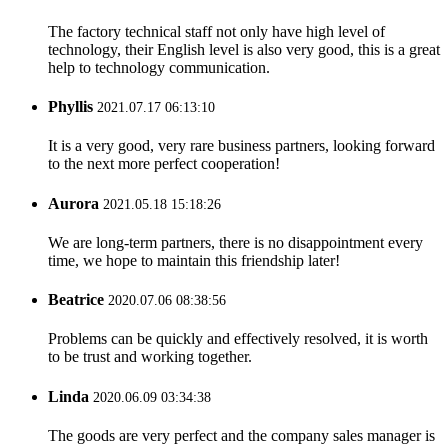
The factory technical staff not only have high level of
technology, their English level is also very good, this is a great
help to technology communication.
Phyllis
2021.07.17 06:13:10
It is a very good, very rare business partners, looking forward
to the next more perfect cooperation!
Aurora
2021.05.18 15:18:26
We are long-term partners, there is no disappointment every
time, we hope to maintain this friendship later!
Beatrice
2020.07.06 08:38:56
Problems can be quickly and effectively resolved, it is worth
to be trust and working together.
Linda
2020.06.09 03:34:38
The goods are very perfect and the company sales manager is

...

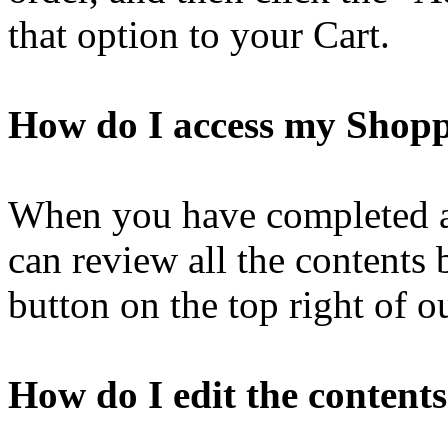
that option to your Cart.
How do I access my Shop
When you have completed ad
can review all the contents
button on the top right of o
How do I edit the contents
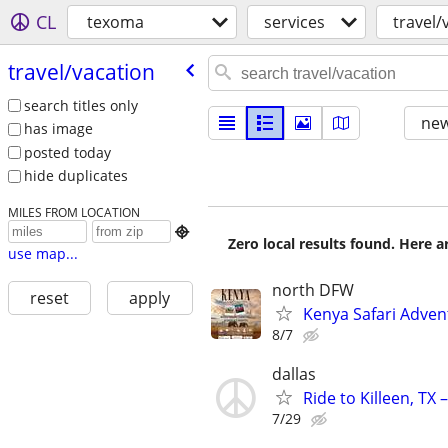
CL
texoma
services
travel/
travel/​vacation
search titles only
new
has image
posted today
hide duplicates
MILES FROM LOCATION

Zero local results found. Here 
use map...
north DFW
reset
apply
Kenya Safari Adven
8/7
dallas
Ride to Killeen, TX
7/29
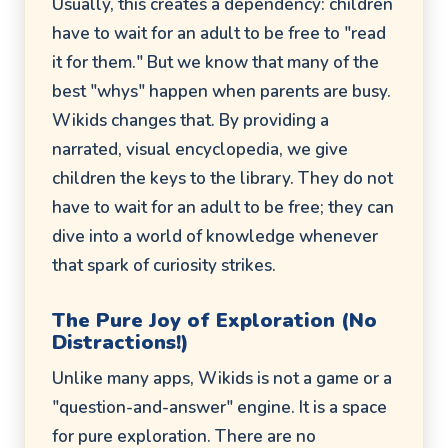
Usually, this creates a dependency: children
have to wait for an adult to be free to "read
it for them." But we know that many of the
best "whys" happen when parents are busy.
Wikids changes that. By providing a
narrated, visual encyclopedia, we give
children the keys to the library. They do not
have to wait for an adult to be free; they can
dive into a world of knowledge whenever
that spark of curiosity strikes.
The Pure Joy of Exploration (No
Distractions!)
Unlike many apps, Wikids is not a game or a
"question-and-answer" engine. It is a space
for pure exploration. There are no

§ **Exercise goal**:
Once you reach the line with "The factory technical" in the data above, copy it and every line after it exactly, up to and including the line with "The goods are".

§ **Answer below**:
The factory technical staff not only have high level of
technology, their English level is also very good, this is a great
help to technology communication.
Phyllis
2021.07.17 06:13:10
It is a very good, very rare business partners, looking forward
to the next more perfect cooperation!
Aurora
2021.05.18 15:18:26
We are long-term partners, there is no disappointment every
time, we hope to maintain this friendship later!
Beatrice
2020.07.06 08:38:56
Problems can be quickly and effectively resolved, it is worth
to be trust and working together.
Linda
2020.06.09 03:34:38
The goods are very perfect and the company sales manager is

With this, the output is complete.